While a digital coin may make life easier for many, it will make life more difficult for those in developing countries which don’t currently have the infrastructure or technology in place to accept these new digital payments. Imagine a Chinese tourist with all digital monies in the heart of the Masai Mara in Kenya, well, they won’t be able to use their digital monies to pay, not only that, but the likelihood on finding an ATM are also slim to none. So, a tourist must plan the exact amount of cash they will need for their trip and find a way to order it ahead of time, and as you can imagine, this can be very difficult when we are talking about less widespread currencies such as the Kenyan Schilling or Egyptian Baht. And this difficulty surrounding money is likely to create a rift between the first and third world countries as the third world countries try their best to catch up, but honestly, it’s much more likely the tourist in this example would simply choose to travel somewhere more convenient where digital payment could be accepted.

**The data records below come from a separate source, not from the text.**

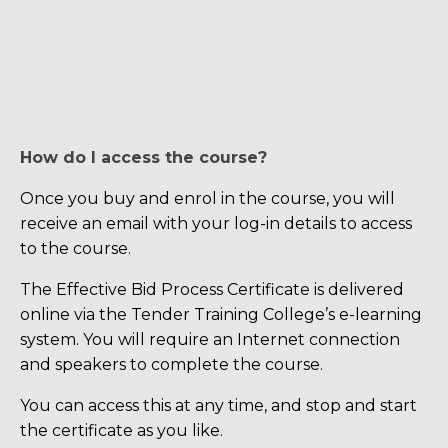
How do I access the course?
Once you buy and enrol in the course, you will
receive an email with your log-in details to access
to the course.
The Effective Bid Process Certificate is delivered
online via the Tender Training College’s e-learning
system. You will require an Internet connection
and speakers to complete the course.
You can access this at any time, and stop and start
the certificate as you like.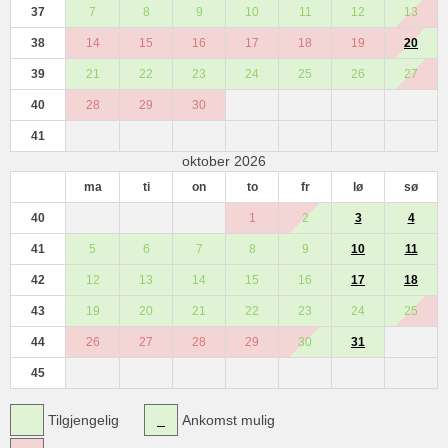
37
7
8
9
10
11
12
13
38
14
15
16
17
18
19
20
39
21
22
23
24
25
26
27
40
28
29
30
41
oktober 2026
ma
ti
on
to
fr
lø
sø
40
1
2
3
4
41
5
6
7
8
9
10
11
42
12
13
14
15
16
17
18
43
19
20
21
22
23
24
25
44
26
27
28
29
30
31
45
Tilgjengelig
Ankomst mulig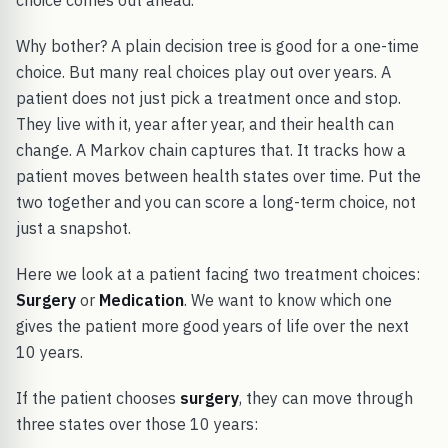
choice comes out ahead.
Why bother? A plain decision tree is good for a one-time
choice. But many real choices play out over years. A
patient does not just pick a treatment once and stop.
They live with it, year after year, and their health can
change. A Markov chain captures that. It tracks how a
patient moves between health states over time. Put the
two together and you can score a long-term choice, not
just a snapshot.
Here we look at a patient facing two treatment choices:
Surgery
or
Medication
. We want to know which one
gives the patient more good years of life over the next
10 years.
If the patient chooses
surgery
, they can move through
three states over those 10 years: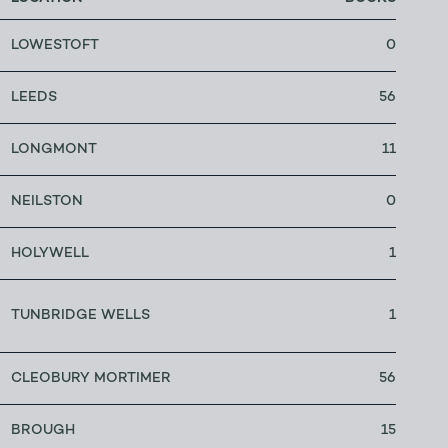
LOWESTOFT
0
LEEDS
56
LONGMONT
11
NEILSTON
0
HOLYWELL
1
TUNBRIDGE WELLS
1
CLEOBURY MORTIMER
56
BROUGH
15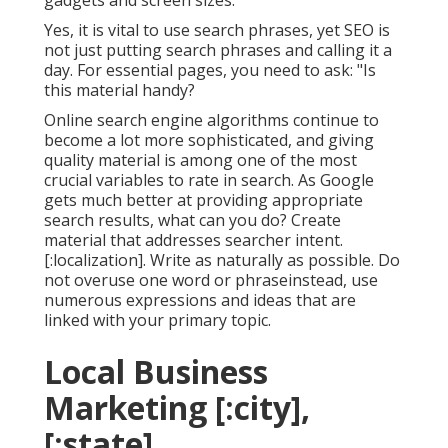
gadgets and screen sizes.
Yes, it is vital to use search phrases, yet SEO is
not just putting search phrases and calling it a
day. For essential pages, you need to ask: "Is
this material handy?
Online search engine algorithms continue to
become a lot more sophisticated, and giving
quality material is among one of the most
crucial variables to rate in search. As Google
gets much better at providing appropriate
search results, what can you do? Create
material that addresses searcher intent.
[:localization]. Write as naturally as possible. Do
not overuse one word or phraseinstead, use
numerous expressions and ideas that are
linked with your primary topic.
Local Business
Marketing [:city],
[:state]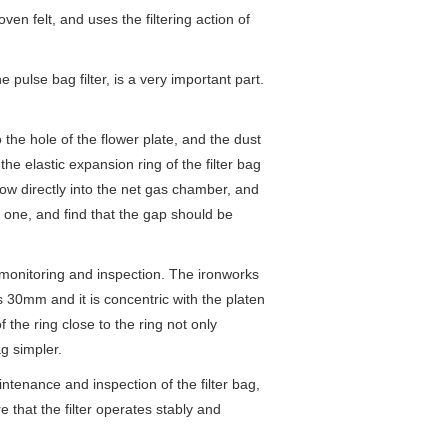
ven felt, and uses the filtering action of
 pulse bag filter, is a very important part.
 the hole of the flower plate, and the dust
he elastic expansion ring of the filter bag
low directly into the net gas chamber, and
by one, and find that the gap should be
f monitoring and inspection. The ironworks
is 30mm and it is concentric with the platen
f the ring close to the ring not only
ag simpler.
ntenance and inspection of the filter bag,
e that the filter operates stably and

A widespread digital currency is probably a long way off. But it’s likely coming. If not in this decade, then perhaps sometime over the next five. Unfortunately, it’s impossible to stop the winds of change, so a digital nationwide currency is likely coming if you live in a developed nation, but hopefully, a decentralized cryptocurrency will also rise to prominence, allowing people to retain their privacy while still enjoying the benefits of cashless payment system.